25. An oligonucleotide which comprises

(iii) a group derived from an oligonucleotide in which an oligonucleotide strand containing at least one ribonucleotide is linked to a group derived from the antisense oligonucleotide according to claim 1, and

(iv) a group derived from an oligonucleotide containing an oligonucleotide strand which contains at least four contiguous nucleotides recognized by RNase H, and

the group derived from the oligonucleotide of the (iii) and the group derived from the oligonucleotide of the (iv) are linked, and

the oligonucleotide strand containing at least one ribonucleotide of the above-mentioned (iii) and the oligonucleotide strand which contains at least four contiguous nucleotides recognized by RNase H of the above-mentioned (iv) are hybridized.

26. A pharmaceutical composition which comprises the antisense oligonucleotide according to claim 1 and a pharmacologically acceptable carrier.

27. A method for controlling a function of a target RNA which comprises a step of contacting the anti sense oligonucleotide according to claim 1 with a cell.

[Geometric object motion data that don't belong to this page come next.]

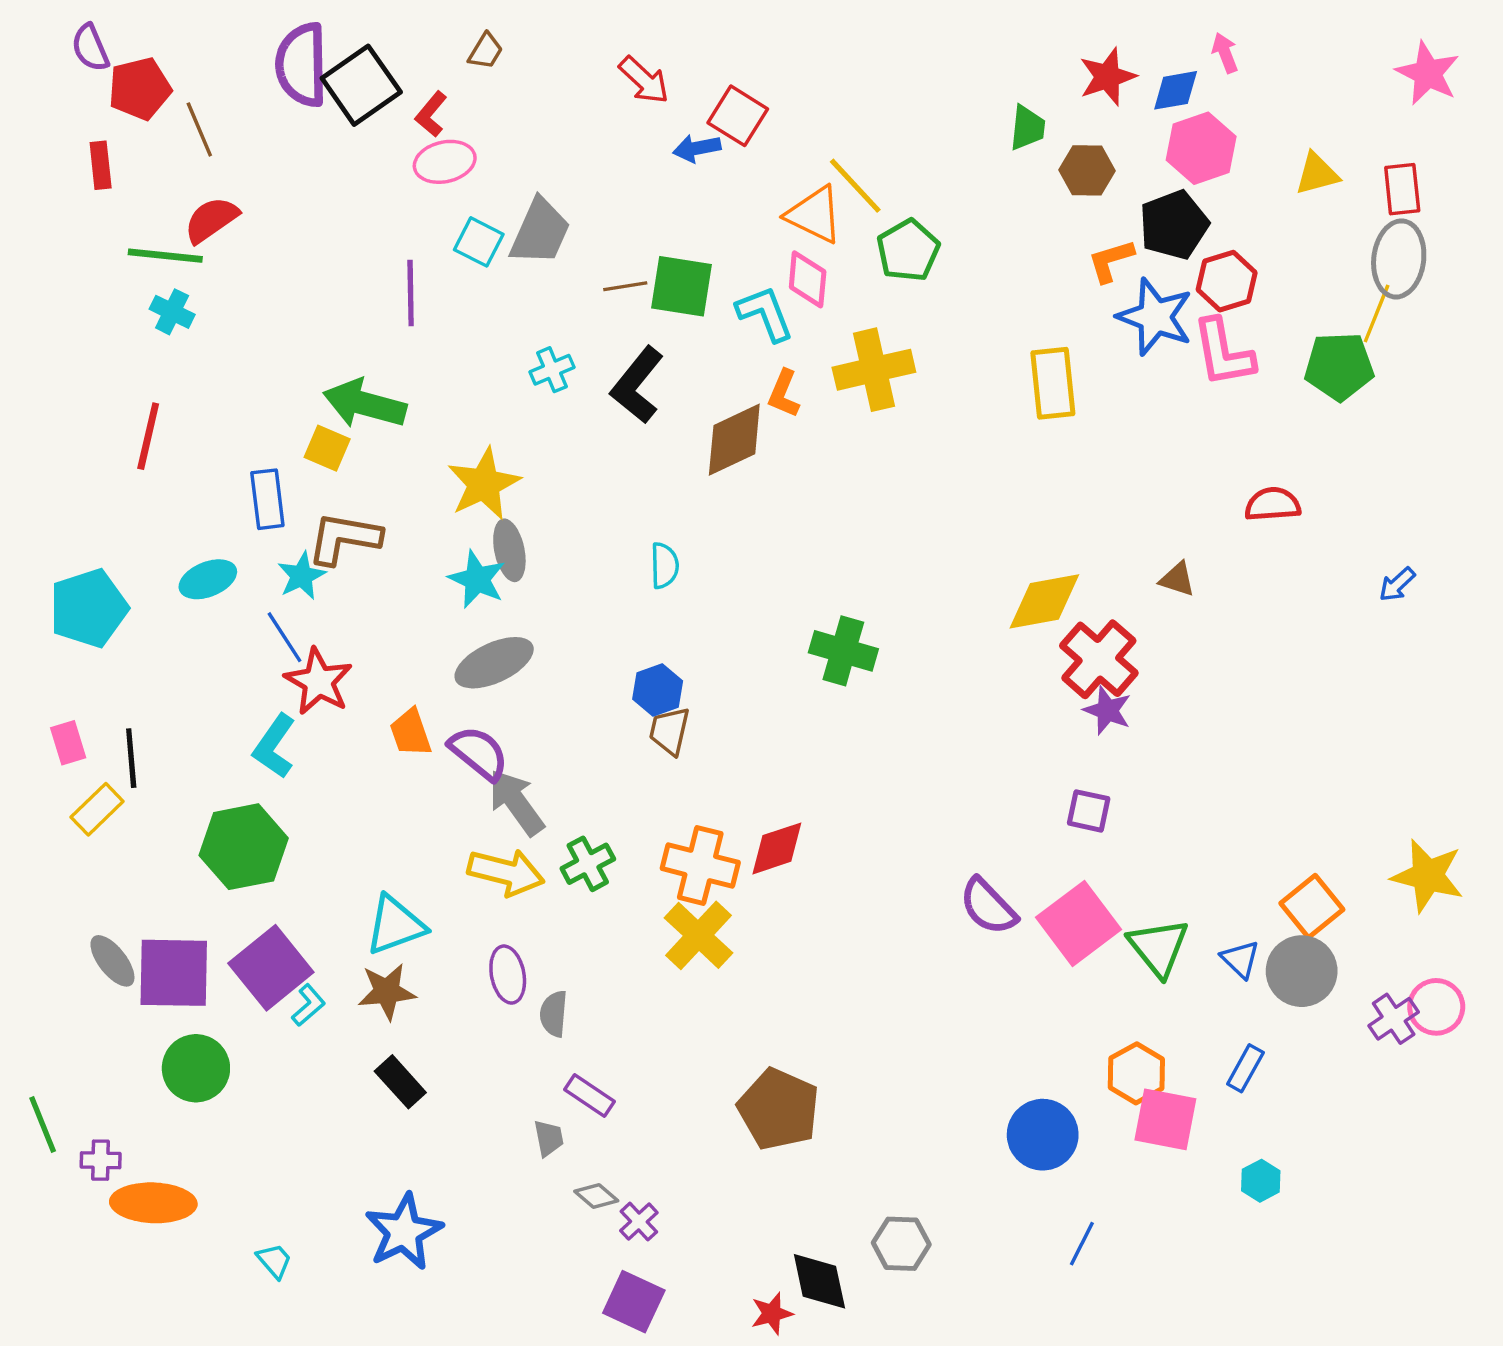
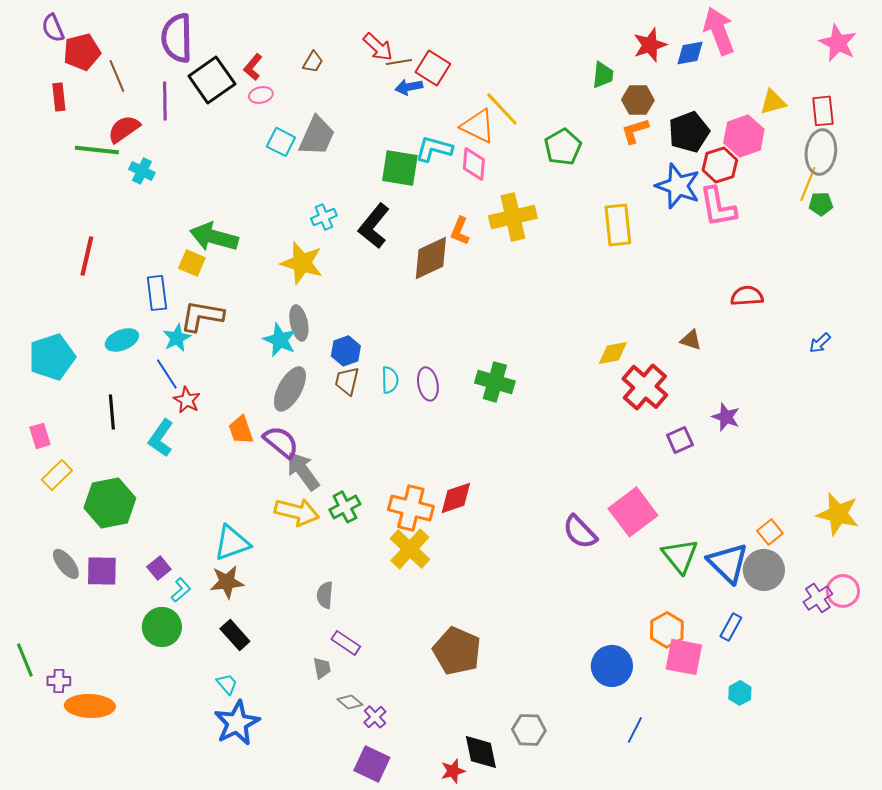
brown trapezoid: (486, 51) -> (313, 62), moved
pink arrow: (1225, 53) -> (719, 31), size x2.0
black square: (361, 85) -> (212, 80), moved
pink hexagon: (1201, 148) -> (744, 136), moved
pink ellipse: (445, 162) -> (261, 95), size x0.7
green pentagon: (908, 250) -> (563, 147), moved
orange L-shape: (1111, 261) -> (635, 131), moved
brown line: (625, 286) -> (399, 62), moved
purple line: (411, 293) -> (165, 101), moved
cyan cross: (172, 312) -> (142, 171), moved
cyan L-shape: (765, 313) -> (434, 149), moved, turned -54
green pentagon: (1339, 366) -> (821, 204), moved, size x0.6
yellow star: (484, 484) -> (302, 263), moved, turned -30
cyan semicircle: (664, 566) -> (390, 380), moved
yellow diamond: (1044, 601) -> (613, 353), size x0.7
gray ellipse: (494, 663) -> (290, 389), turned -36
red star: (319, 681) -> (187, 400), size x0.7
blue hexagon: (658, 690) -> (346, 351), moved
purple star: (1107, 710) -> (726, 417), moved
brown trapezoid: (670, 731) -> (347, 381), moved
black line: (131, 758) -> (112, 412), moved
purple square: (1089, 811) -> (680, 440), moved, turned -36
green hexagon: (244, 847) -> (110, 503), moved
orange square: (1312, 906) -> (770, 532), size x0.7
pink square: (1078, 923) -> (633, 512), moved
blue triangle: (1240, 959) -> (728, 563), size x1.8
purple square: (271, 968) -> (159, 568), size x0.5
purple square: (174, 973) -> (102, 571), size x0.7
purple ellipse: (508, 975) -> (428, 384), moved
green circle: (196, 1068) -> (162, 627), moved
cyan trapezoid: (274, 1261) -> (227, 684), moved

28. A method for controlling a function of a target RNA in a mammal, which comprises a step of administering the pharmaceutical composition according to claim 26 to the mammal.

29. A method for controlling development of a target gene which comprises a step of contacting the antisense oligonucleotide according to claim 1 with a cell.

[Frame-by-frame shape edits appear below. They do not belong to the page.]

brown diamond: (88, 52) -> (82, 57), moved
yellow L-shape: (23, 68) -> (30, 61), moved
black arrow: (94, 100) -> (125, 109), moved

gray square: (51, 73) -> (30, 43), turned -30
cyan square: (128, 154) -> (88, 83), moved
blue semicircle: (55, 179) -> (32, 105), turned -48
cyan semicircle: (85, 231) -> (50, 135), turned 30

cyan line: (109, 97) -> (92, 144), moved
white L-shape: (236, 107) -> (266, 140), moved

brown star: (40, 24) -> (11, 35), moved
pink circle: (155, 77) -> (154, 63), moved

30. A method for controlling development of a target gene in a mammal, which comprises a step of administering the pharmaceutical composition according to claim 26 to the mammal.

31. A method for producing the antisense oligonucleotide according to claim 1 which comprises using a nucleotide selected from the group consisting of 2′-3′ bridged nucleotide and 3′-position-modified non-bridged nucleotide.